▶ **PROBLEM DETAILS**
The result should be an exact copy of every record, with no pictures kept.

▶ **GIVEN RECORDS**
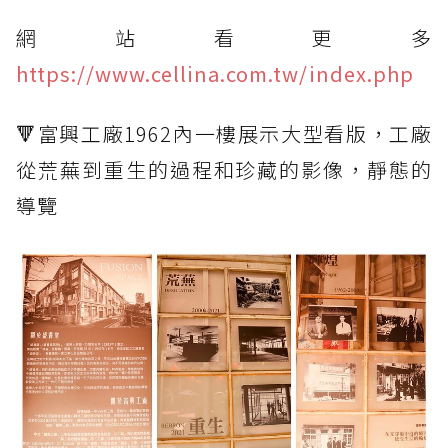
網站看更多
https://www.cellina.com.tw/index.php
🔻富興工廠1962內一樓展示大型看版，工廠
從荒蕪到重生的過程和珍藏的影像，靜態的
導覽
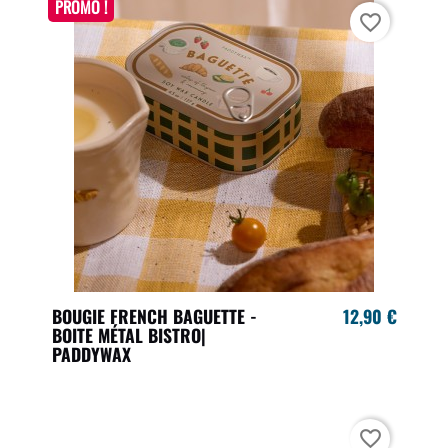
PROMO !
favorite_border
BOUGIE FRENCH BAGUETTE -
12,90 €
BOITE MÉTAL BISTRO|
PADDYWAX
favorite_border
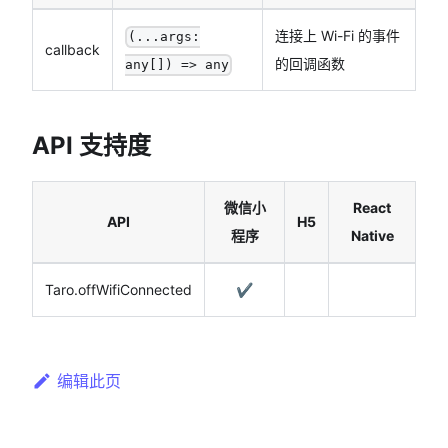
连接上 Wi-Fi 的事件
(...args:
callback
的回调函数
any[]) => any
API 支持度
微信小
React
API
H5
程序
Native
Taro.offWifiConnected
✔️
编辑此页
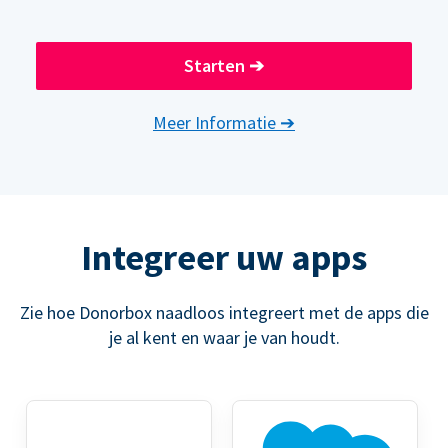
Starten
➔
Meer Informatie
➔
Integreer uw apps
Zie hoe Donorbox naadloos integreert met de apps die
je al kent en waar je van houdt.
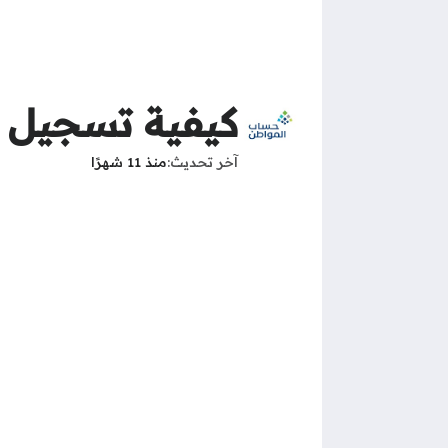
كيفية تسجيل د
آخر تحديث
منذ 11 شهرًا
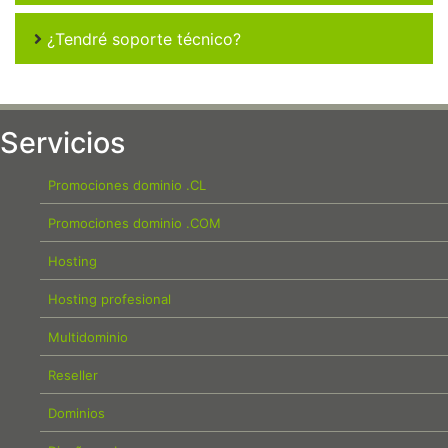
¿Tendré soporte técnico?
Servicios
Promociones dominio .CL
Promociones dominio .COM
Hosting
Hosting profesional
Multidominio
Reseller
Dominios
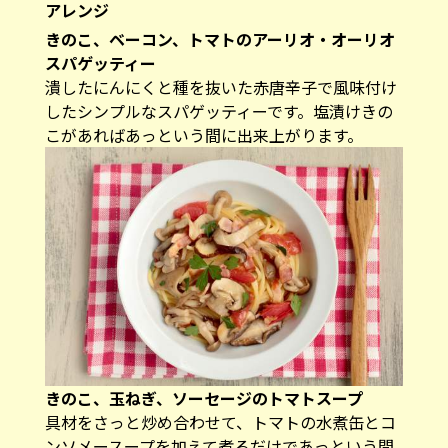
アレンジ
きのこ、ベーコン、トマトのアーリオ・オーリオ
スパゲッティー
潰したにんにくと種を抜いた赤唐辛子で風味付け
したシンプルなスパゲッティーです。塩漬けきの
こがあればあっという間に出来上がります。
きのこ、玉ねぎ、ソーセージのトマトスープ
具材をさっと炒め合わせて、トマトの水煮缶とコ
ンソメースープを加えて煮るだけであっという間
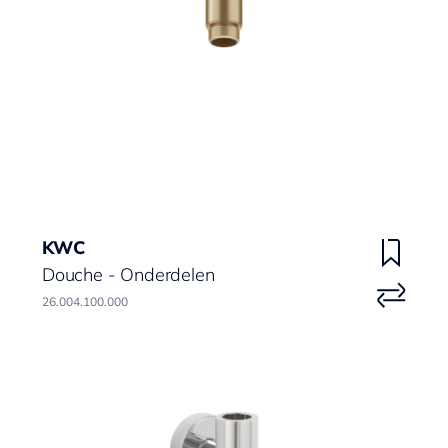
KWC
Douche - Onderdelen
26.004.100.000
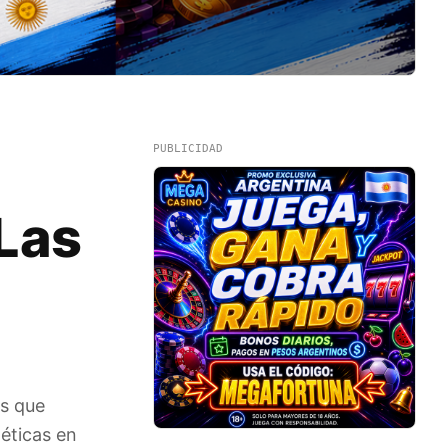
PUBLICIDAD
Las
as que
éticas en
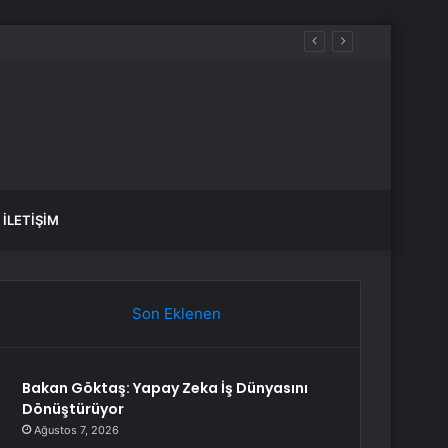
İLETIŞIM
Son Eklenen
Bakan Göktaş: Yapay Zeka İş Dünyasını
Dönüştürüyor
Ağustos 7, 2026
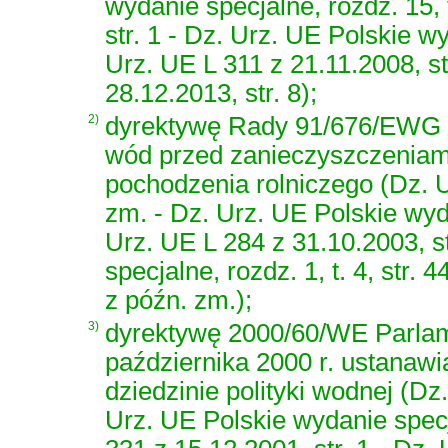
wydanie specjalne, rozdz. 15, 
str. 1 - Dz. Urz. UE Polskie wy
Urz. UE L 311 z 21.11.2008, st
28.12.2013, str. 8);
2)
dyrektywę Rady 91/676/EWG z 
wód przed zanieczyszczenia
pochodzenia rolniczego (Dz. U
zm. - Dz. Urz. UE Polskie wydan
Urz. UE L 284 z 31.10.2003, s
specjalne, rozdz. 1, t. 4, str. 
z późn. zm.);
3)
dyrektywę 2000/60/WE Parlam
października 2000 r. ustanaw
dziedzinie polityki wodnej (Dz
Urz. UE Polskie wydanie specja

▶ **SOLUTION FOR THIS TASK**
網站看更多
https://www.cellina.com.tw/index.php
🔻富興工廠1962內一樓展示大型看版，工廠
從荒蕪到重生的過程和珍藏的影像，靜態的
導覽
PROMO !
favorite_border
BOUGIE FRENCH BAGUETTE -
12,90 €
BOITE MÉTAL BISTRO|
PADDYWAX
favorite_border
连接上 Wi-Fi 的事件
(...args:
callback
的回调函数
any[]) => any
API 支持度
微信小
React
API
H5
程序
Native
Taro.offWifiConnected
✔️
编辑此页
Starten
➔
Meer Informatie
➔
Integreer uw apps
Zie hoe Donorbox naadloos integreert met de apps die
je al kent en waar je van houdt.
كيفية تسجيل د
آخر تحديث
منذ 11 شهرًا
¿Tendré soporte técnico?
Servicios
Promociones dominio .CL
Promociones dominio .COM
Hosting
Hosting profesional
Multidominio
Reseller
Dominios
アレンジ
きのこ、ベーコン、トマトのアーリオ・オーリオ
スパゲッティー
潰したにんにくと種を抜いた赤唐辛子で風味付け
したシンプルなスパゲッティーです。塩漬けきの
こがあればあっという間に出来上がります。
きのこ、玉ねぎ、ソーセージのトマトスープ
具材をさっと炒め合わせて、トマトの水煮缶とコ
ンソメースープを加えて煮るだけであっという間
KWC
Douche - Onderdelen
26.004.100.000
PUBLICIDAD
Las
as que
éticas en
İLETIŞIM
Son Eklenen
Bakan Göktaş: Yapay Zeka İş Dünyasını
Dönüştürüyor
Ağustos 7, 2026
wydanie specjalne, rozdz. 15, 
str. 1 - Dz. Urz. UE Polskie wy
Urz. UE L 311 z 21.11.2008, st
28.12.2013, str. 8);
2)
dyrektywę Rady 91/676/EWG z 
wód przed zanieczyszczenia
pochodzenia rolniczego (Dz. U
zm. - Dz. Urz. UE Polskie wydan
Urz. UE L 284 z 31.10.2003, s
specjalne, rozdz. 1, t. 4, str. 
z późn. zm.);
3)
dyrektywę 2000/60/WE Parlam
października 2000 r. ustanaw
dziedzinie polityki wodnej (Dz
Urz. UE Polskie wydanie specja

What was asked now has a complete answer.